In December 2016, the High Court in Ireland asked for the company to be wound up following a period of liquidation.

On 21 December 2016, Irish TV confirmed the station's closure.

On 2 February 2017, The Irish Post acquired Irish TV, saving the channel from closure.

On 8 March 2017, without warning, Irish TV went off the air. Its Sky slot was bought by Viacom International Media Networks Europe to launch Spike +1.

==Programming==

County Matters was the flagship news programme on Irish TV which had developed into a nationwide 32-county wide series composed of weekly half-hour programmes from each county (Dublin County Matters; Mayo County Matters; Cork County Matters etc.).
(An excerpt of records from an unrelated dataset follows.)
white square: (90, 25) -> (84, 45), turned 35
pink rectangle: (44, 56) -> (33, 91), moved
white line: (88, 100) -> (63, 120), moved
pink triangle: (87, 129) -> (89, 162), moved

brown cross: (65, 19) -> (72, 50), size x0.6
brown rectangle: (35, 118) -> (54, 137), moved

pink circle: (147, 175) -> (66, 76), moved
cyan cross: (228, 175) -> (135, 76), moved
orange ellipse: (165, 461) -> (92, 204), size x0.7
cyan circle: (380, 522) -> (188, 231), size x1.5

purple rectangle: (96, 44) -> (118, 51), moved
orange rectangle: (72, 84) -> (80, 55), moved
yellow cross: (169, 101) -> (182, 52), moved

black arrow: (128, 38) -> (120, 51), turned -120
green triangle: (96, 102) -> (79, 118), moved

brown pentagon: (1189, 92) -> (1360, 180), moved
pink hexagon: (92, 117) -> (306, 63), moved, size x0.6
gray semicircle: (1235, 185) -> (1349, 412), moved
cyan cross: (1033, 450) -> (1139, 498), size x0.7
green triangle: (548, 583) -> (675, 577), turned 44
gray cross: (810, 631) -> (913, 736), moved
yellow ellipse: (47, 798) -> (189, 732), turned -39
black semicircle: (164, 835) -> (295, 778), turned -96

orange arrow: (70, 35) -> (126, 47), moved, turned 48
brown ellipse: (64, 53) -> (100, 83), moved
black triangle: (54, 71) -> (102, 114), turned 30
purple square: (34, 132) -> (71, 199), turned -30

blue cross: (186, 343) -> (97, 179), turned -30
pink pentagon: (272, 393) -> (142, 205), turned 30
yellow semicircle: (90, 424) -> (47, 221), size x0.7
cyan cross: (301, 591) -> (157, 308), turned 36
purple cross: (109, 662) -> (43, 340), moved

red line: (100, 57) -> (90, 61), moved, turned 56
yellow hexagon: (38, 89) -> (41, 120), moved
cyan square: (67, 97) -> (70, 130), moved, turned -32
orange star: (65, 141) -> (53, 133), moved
The series fulfilled the Irish TV motto of Local Stories, Global Audience and promises to document ordinary people doing extraordinary things through broadcasting the news and views from each region.
The series covered 16 hours of broadcasting on the channel each week.

Irish TV also broadcast a wide range of music, entertainment, sports, special interest and live documentaries and in 2015 founded the first ever Irish County Music Awards on television.

To coincide with its launch on Saorview in Autumn 2016 the channel launched a live weekend chat show to be hosted by popular presenter and musician Malachi Cush.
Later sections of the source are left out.